Domain-Driven Framework

DATAMIMIC's domain-driven framework organizes synthetic data generation by industry domains:

  • Common Domain - Person, Address, Company
  • Healthcare Domain - Patient, Doctor, Hospital
  • Finance Domain - BankAccount, Transaction, Loan
  • Insurance Domain - Policy, Claim, Insured
  • E-commerce Domain - Product, Order, Customer

See also the dataset loading rules in Dataset Loading Standard:

  • Use dataset_path(...) or lightweight loaders for all file access
  • Pass base filenames (helpers append _{CC}.csv)
  • Keep I/O in generators, not models
  • Declare supported datasets in services using compute_supported_datasets([...], start=Path(__file__))

For detailed documentation on the domain-driven framework, see the domain-specific documentation.

Examples

DATAMIMIC includes detailed examples demonstrating various use cases:

API Reference

The API reference documentation covers:

  • Python SDK for all domains
  • Configuration options
  • Extension APIs

For complete API documentation, see the API Reference.

Advanced Topics

DATAMIMIC offers advanced capabilities for power users:

  • Enterprise Features - Advanced features available in the Enterprise Edition
  • Custom generators and extensions
  • Performance optimization
  • Database integration

For detailed information on advanced topics, see the Advanced Topics documentation.
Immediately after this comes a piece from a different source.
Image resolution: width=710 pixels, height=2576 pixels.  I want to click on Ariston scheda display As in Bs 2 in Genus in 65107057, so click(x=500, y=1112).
For comprehensive information on the DATAMIMIC platform UI, advanced models, and enterprise capabilities, please visit our official online documentation.

Developer Guide

For developers looking to integrate DATAMIMIC into their applications or extend its functionality, we provide a comprehensive Developer Guide.

Verified Examples

All the examples included in this documentation have been tested and verified to work with the current version of DATAMIMIC. The test results can be found in our test scripts that validate each example.